Per capire il clima che si respira a poco meno di un mese dalle elezioni regionali, qui, in Puglia, c’è un’immagine che è un cartellone, unico, affisso davanti all’ospedale oncologico Moscati di Taranto, che ritrae l’ex ministro forzista, europarlamentare e già presidente della Regione Puglia dal 2000 al 2005, Raffaele Fitto. «Metto in campo la passione e l’esperienza», è il claim comunicativo. Già, perché come avevamo ipotizzato quasi un anno fa, sarà lui, Raffaele Fitto, il principale sfidante dell’ex magistrato Michele Emiliano (governatore uscente) nella corsa per le elezioni regionali che si terranno anche in Puglia il 20 e 21 settembre.

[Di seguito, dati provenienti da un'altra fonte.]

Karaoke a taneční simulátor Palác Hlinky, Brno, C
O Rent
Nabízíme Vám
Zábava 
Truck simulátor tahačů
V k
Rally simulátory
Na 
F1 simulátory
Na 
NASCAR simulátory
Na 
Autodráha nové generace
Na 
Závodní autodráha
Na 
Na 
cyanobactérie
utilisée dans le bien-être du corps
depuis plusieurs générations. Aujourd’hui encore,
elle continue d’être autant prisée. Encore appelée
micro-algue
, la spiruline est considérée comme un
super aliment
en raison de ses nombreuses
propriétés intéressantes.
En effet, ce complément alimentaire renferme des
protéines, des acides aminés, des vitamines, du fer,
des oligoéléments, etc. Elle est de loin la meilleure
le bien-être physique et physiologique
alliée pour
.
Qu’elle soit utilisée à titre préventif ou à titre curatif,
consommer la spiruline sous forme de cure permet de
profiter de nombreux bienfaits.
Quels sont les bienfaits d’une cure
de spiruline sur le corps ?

Al settimo piano dello stesso ospedale, Patrizio Mazza è il primario di ematologia. Una vita spesa a denunciare le conseguenze sanitarie dell’inquinamento dell’ex Ilva, oggi il dirigente sanitario del Moscati – dopo essere già diventato nel 2010 consigliere regionale all’interno della maggioranza che sosteneva la giunta Vendola – approda alla corte di Fitto, come candidato in quota al partito Fratelli d’Italia, Fdi. Mazza, allora, lasciò l’incarico in consiglio regionale dopo soli due anni di attività, sia per ragioni professionali, che per le posizioni della giunta Vendola giudicate timide nei confronti dei grandi colossi industriali, Ilva su tutti.

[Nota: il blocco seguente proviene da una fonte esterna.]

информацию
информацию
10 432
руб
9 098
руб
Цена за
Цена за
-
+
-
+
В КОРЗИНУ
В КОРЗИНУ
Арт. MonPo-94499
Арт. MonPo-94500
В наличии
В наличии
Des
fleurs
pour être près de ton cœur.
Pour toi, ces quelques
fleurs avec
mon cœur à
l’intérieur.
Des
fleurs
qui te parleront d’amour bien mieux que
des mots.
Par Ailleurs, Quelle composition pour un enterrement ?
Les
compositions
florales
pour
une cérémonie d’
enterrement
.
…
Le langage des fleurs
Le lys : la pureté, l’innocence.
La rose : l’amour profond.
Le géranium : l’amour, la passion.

«Vendola ha trasformato in molte cose la Puglia, ma aveva il complesso del potere. Troppe volte ha ceduto ai padroni storici e anche a quelli nuovi, di questa terra, grandi capitali e potentati locali», mi dice un ex dirigente di quella stagione politica che preferisce rimanere anonimo. E come pensi, dunque, Patrizio Mazza di cambiare la politica ambientale regionale, candidandosi in una coalizione che ha posizioni fortemente industrialiste, questo rimane un mistero. Ma questo è soltanto un esempio. Del trasformismo politico che abita da queste parti. Sic.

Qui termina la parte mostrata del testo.